02 – Qual foi a reação inicial
da avó Ndzima ao saber que o neto ia para a cidade?
A avó Ndzima ficou desconfiada e fez
muitas perguntas, demonstrando preocupação com a segurança e os costumes do
lugar onde o neto ficaria.
03 – Por que a avó Ndzima se
preocupou com quem iria cozinhar para o neto na cidade?
A avó Ndzima
acreditava que cozinhar era um ato de amor e intimidade, e temia que um
cozinheiro desconhecido pudesse colocar veneno na comida ou não preparar os
alimentos com a devida ternura.
04 – O que o neto ganhou como
prêmio e por que motivo?
Ele ganhou um prêmio do Ministério por
ter sido o melhor professor rural, que incluía uma visita à grande cidade.
05 – Por que a avó insistiu em
acompanhar o neto na viagem à cidade?
A avó Ndzima
temia que o neto estivesse vulnerável em um lugar desconhecido e queria
garantir que ele estivesse bem cuidado.
06 – Qual foi a reação do
hotel em relação às galinhas que a avó levou?
Inicialmente, a
gerência do hotel não autorizou a entrada das galinhas, mas depois de muita
insistência da avó, permitiram que ela as levasse.

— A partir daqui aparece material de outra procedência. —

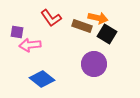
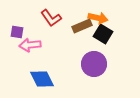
brown rectangle: rotated 42 degrees counterclockwise
black square: moved 4 px left
blue diamond: rotated 25 degrees clockwise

07 – Por que a avó Ndzima se
aproximou dos mendigos na cidade?
A avó encontrou
uma espécie de conforto e pertencimento entre os mendigos, sentindo-se mais
próxima deles do que dos outros habitantes da cidade.
08 – O que a avó fez quando
soube que o cozinheiro do hotel era da terra dela?
Ela se
tranquilizou, acreditando que, por ser da mesma terra, o cozinheiro prepararia
a comida com o cuidado e o amor que ela julgava necessário.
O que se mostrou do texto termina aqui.